GPU-Benchmarks-on-LLM-Inference - Analyzing GPU Capabilities in Executing LLaMA 3 Models

Introduction to GPU-Benchmarks-on-LLM-Inference

The project, GPU-Benchmarks-on-LLM-Inference, asks a fundamental question for AI enthusiasts and professionals: should one use multiple NVIDIA GPUs or Apple's Silicon for Large Language Model Inference? This inquiry is particularly important when dealing with LLaMA models, which are powerful tools in natural language processing.

Description and Goal

The main purpose of this project is to evaluate the inference speed of LLaMA models across various GPU setups. It does so using llama.cpp, a tool leveraged to test the LLaMA models, and runs these tests on hardware ranging from NVIDIA GPUs, Apple 13-inch M1 MacBook Air, 14-inch M1 Max MacBook Pro, M2 Ultra Mac Studio, to the 16-inch M3 Max MacBook Pro. These evaluations reveal how different GPUs handle complex computations associated with language models.

Performance Overview

The key metric here is the speed at which GPUs can process 1024 tokens in LLaMA 3. This is measured in tokens per second with higher speeds indicating better performance.

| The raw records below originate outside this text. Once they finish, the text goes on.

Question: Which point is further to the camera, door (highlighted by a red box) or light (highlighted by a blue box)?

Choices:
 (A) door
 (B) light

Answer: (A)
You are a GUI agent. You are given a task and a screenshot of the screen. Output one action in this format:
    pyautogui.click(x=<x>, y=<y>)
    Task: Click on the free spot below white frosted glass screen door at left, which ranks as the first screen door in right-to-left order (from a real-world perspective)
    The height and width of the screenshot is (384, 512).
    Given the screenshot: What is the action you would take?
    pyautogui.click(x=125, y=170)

Various models and configurations were tested, with the H100 PCIe 80GB emerging as a top performer.

Results showed that GPUs could handle the 8B Q4_K_M and 8B F16 models reasonably well, but many fell short with larger models like 70B due to memory constraints, indicated by Out of Memory (OOM) errors.

Model Weights and Access

The project acknowledges shawwn for the LLaMA model weights across various sizes, specifically 7B, 13B, 30B, and 65B. These models are pivotal for training and inferencing tasks, and the project directs users to access the current LLaMA models via Meta AI and Hugging Face repositories for ease of use.

How to Use the Project

Building the Environment

For NVIDIA GPUs, it supports BLAS acceleration using CUDA cores, essential for high-performance computation:

!make clean && LLAMA_CUBLAS=1 make -j

For Apple Silicon, Metal is enabled by default which optimizes performance for Apple's hardware:

!make clean && make -j

Executing Text Completion and Chat Templates

Using the provided command lines, users can execute text completions and simulate chat templates with LLaMA 3. For instance, to ensure that all inference is handled by the GPU:

!./main -ngl 10000 -m ./models/8B-v3/ggml-model-Q4_K_M.gguf --color --temp 1.1 --repeat_penalty 1.1 -c 0 -n 1024 -e -s 0 -p ...

This serves as an example where users can modify inputs as needed for different scenarios.

Benchmarking

Running benchmarks provides insights into how these models perform under various loads:

!./llama-bench -p 512,1024,4096,8192 -n 512,1024,4096,8192 -m ./models/8B-v3/ggml-model-Q4_K_M.gguf

VRAM and Capacity Requirements

The documentation includes a guide on VRAM requirements for different model sizes using quantized and original formats, helping potential users to estimate their hardware needs via tools like the LLM RAM Calculator.

Perplexity Assessment

Perplexity tests highlight the efficiency of language models, with a detailed table showing how different model quantizations affect performance. Lower perplexity values denote better predictions by the model.

Final Observations

The benchmarks, executed across a variety of setups including popular NVIDIA gaming GPUs running Ubuntu with specific setups, reveal significant variations in performance, processing speeds, and memory utilization. This helps users in identifying the most cost-effective and performance-efficient hardware for their natural language processing tasks.

Overall, this project provides a comprehensive evaluation of GPU performance for large language models, helping researchers and developers make informed decisions about their hardware configurations to optimize language model inferences.